What Tyndall did was to discover and explain its mechanism. He wrote: ‘Thus the atmosphere admits of the entrance of the solar heat; but checks its exit, and the result is a tendency to accumulate heat at the surface of the planet’. He realised that any change in the amount of water vapour or carbon dioxide in the atmosphere could change the climate. His work set a foundation for our understanding of climate change and meteorology.
Tyndall was not, however, the first to make the climate link. That prize goes to the American Eunice Foote, who showed in 1856 that carbon dioxide could absorb heat. She made the supposition that an increase in carbon dioxide would result in a warmer planet. It seems likely that Tyndall was not aware of her work.
But this is just one of a host of Tyndall’s discoveries, across disparate fields of physics and biology. He made his initial reputation in the abstruse topic of diamagnetism, the weak repulsion of substances by a magnet. Soon he was at work on understanding glacier structure and motion. After that came the work on the absorption of heat by gases, and then the action of light in causing chemical changes. In the process Tyndall explained why the sky is blue, through the preferential scattering of blue light. The ‘Tyndall effect’, of light scattering from colloids, is named after him. So too is ‘Tyndallization’, a bacteriological technique of sterilization, which Tyndall discovered when undertaking experiments alongside Louis Pasteur to support the germ theory of disease. That line of research led to the invention of a respirator for firefighters, though Tyndall never took out a patent. He committed himself to fundamental research, confident that others would generate useful applications.
For many years Tyndall acted as scientific adviser to the government on lighthouses around the British and Irish coasts. His research led to an understanding of how sound could be scattered in the atmosphere, and the design of better foghorns.
As a public intellectual, Tyndall’s was one of the loudest voices advocating a scientific explanation for the natural world and for life itself, a scientific naturalism. In this, religion and theology had no place. He gave the starkest statement of this position in his famous, indeed notorious, Belfast Address, as president of the British Association in 1874. In the Ulster Hall he thundered: ‘We claim, and we shall wrest from theology, the entire domain of cosmological theory. All schemes and systems which thus infringe upon the domain of science must, insofar as they do this, submit to its control, and relinquish all thought of controlling it’.

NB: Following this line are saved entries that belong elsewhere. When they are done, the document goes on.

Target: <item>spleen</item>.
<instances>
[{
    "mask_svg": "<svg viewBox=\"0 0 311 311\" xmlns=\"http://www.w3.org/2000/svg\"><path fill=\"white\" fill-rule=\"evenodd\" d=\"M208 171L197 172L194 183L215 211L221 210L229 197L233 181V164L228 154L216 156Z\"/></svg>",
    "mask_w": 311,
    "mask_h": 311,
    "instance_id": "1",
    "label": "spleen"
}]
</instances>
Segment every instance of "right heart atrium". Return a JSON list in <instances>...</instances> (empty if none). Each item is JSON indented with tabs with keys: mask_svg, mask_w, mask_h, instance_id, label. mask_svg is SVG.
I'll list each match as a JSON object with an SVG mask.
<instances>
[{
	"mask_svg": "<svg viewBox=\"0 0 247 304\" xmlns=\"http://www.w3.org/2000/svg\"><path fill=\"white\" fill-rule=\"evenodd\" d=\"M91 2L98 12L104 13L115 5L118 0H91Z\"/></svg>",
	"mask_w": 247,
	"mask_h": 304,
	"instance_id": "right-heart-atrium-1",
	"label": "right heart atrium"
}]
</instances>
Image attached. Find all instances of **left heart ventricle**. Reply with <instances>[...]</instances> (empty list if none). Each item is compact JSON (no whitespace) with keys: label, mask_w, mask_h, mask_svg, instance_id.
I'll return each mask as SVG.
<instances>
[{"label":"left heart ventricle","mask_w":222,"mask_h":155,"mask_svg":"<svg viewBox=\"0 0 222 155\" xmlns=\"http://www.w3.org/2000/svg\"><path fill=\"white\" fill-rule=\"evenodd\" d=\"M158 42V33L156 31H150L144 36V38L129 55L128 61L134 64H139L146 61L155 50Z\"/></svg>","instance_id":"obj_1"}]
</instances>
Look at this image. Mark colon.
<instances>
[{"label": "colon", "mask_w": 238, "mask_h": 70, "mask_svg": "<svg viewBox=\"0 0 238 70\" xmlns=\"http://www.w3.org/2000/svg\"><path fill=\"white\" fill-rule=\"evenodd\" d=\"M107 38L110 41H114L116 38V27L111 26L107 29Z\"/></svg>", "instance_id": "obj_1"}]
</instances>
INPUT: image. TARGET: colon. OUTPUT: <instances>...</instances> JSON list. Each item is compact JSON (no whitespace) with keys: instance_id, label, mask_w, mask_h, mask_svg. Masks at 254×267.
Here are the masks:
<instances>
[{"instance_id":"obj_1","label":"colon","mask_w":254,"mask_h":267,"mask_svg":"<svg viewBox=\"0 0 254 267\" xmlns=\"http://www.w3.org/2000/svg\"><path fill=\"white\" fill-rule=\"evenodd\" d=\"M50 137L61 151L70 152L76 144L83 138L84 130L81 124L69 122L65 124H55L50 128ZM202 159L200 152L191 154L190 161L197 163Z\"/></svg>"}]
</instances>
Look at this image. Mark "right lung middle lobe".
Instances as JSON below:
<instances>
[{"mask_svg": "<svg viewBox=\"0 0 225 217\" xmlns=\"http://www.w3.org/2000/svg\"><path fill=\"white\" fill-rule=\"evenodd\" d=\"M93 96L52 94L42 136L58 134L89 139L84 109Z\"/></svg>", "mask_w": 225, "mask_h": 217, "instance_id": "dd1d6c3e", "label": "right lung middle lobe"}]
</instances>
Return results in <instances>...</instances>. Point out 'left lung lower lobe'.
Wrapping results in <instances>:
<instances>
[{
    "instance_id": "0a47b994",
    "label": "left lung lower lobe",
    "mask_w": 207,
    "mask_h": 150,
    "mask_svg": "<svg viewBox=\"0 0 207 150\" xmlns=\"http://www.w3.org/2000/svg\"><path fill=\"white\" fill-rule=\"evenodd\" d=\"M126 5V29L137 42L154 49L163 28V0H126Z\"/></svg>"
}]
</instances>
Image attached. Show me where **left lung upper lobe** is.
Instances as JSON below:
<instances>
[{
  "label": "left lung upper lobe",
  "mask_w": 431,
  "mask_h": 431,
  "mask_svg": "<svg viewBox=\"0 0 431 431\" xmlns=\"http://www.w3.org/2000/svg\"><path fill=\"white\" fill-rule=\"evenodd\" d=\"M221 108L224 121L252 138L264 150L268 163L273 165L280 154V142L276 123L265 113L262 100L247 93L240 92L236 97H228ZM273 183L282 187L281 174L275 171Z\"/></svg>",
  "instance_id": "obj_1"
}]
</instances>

But he was never one to belittle the role of religion. Science, for him, provided reliable knowledge of the world. Religion met people’s emotional needs, a role he thought might eventually to be replaced by poetry.

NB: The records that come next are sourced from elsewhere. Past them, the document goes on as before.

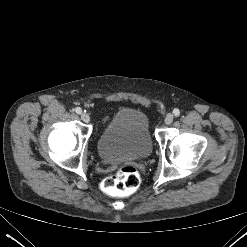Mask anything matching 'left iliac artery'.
Returning <instances> with one entry per match:
<instances>
[{
    "mask_svg": "<svg viewBox=\"0 0 247 247\" xmlns=\"http://www.w3.org/2000/svg\"><path fill=\"white\" fill-rule=\"evenodd\" d=\"M173 114H174L175 116H179V115H180V110L177 109V108H175V109L173 110Z\"/></svg>",
    "mask_w": 247,
    "mask_h": 247,
    "instance_id": "44dca946",
    "label": "left iliac artery"
}]
</instances>
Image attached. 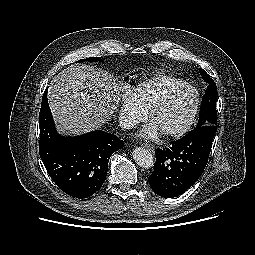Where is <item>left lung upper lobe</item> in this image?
Returning <instances> with one entry per match:
<instances>
[{
  "label": "left lung upper lobe",
  "instance_id": "obj_1",
  "mask_svg": "<svg viewBox=\"0 0 255 255\" xmlns=\"http://www.w3.org/2000/svg\"><path fill=\"white\" fill-rule=\"evenodd\" d=\"M202 78L208 83L207 90L203 96V101L200 109V117L196 127L203 125H217V88L215 82L203 70L199 69Z\"/></svg>",
  "mask_w": 255,
  "mask_h": 255
}]
</instances>
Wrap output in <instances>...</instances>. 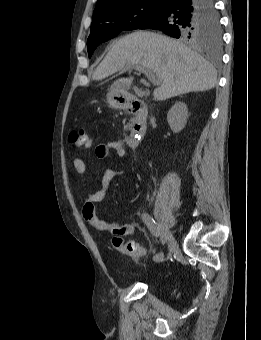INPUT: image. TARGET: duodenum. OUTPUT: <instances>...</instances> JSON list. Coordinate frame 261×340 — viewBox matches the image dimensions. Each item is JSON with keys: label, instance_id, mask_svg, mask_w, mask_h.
<instances>
[{"label": "duodenum", "instance_id": "1", "mask_svg": "<svg viewBox=\"0 0 261 340\" xmlns=\"http://www.w3.org/2000/svg\"><path fill=\"white\" fill-rule=\"evenodd\" d=\"M127 111L133 115L127 143L130 147L135 148L146 132L147 107L142 100L135 98L128 102Z\"/></svg>", "mask_w": 261, "mask_h": 340}]
</instances>
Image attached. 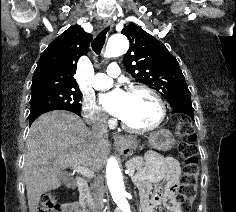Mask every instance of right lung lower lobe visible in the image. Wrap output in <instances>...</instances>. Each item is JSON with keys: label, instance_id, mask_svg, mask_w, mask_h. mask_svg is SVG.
Segmentation results:
<instances>
[{"label": "right lung lower lobe", "instance_id": "right-lung-lower-lobe-1", "mask_svg": "<svg viewBox=\"0 0 236 212\" xmlns=\"http://www.w3.org/2000/svg\"><path fill=\"white\" fill-rule=\"evenodd\" d=\"M54 109H41L39 111H36V112H31L30 115H29V121H30V124H32V122L37 118L39 117L40 115H42L43 113H46L48 111H52ZM71 112H74L76 113L77 115L80 116V112H77V111H71Z\"/></svg>", "mask_w": 236, "mask_h": 212}]
</instances>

He married in his 50s, but his beloved Louisa killed him by accident in 1893, giving him an overdose of the wrong medicine in the dark. She gathered huge amounts of material to write his biography but died 47 years later with it uncompleted. That is part of the reason he is not better known, but he also had the misfortune to die on the cusp of big new discoveries in physics such as quantum theory and relativity. In a sense he represented the past. It is time now to recognise and reinstate him as a major Irish scientist, mountaineer and public intellectual.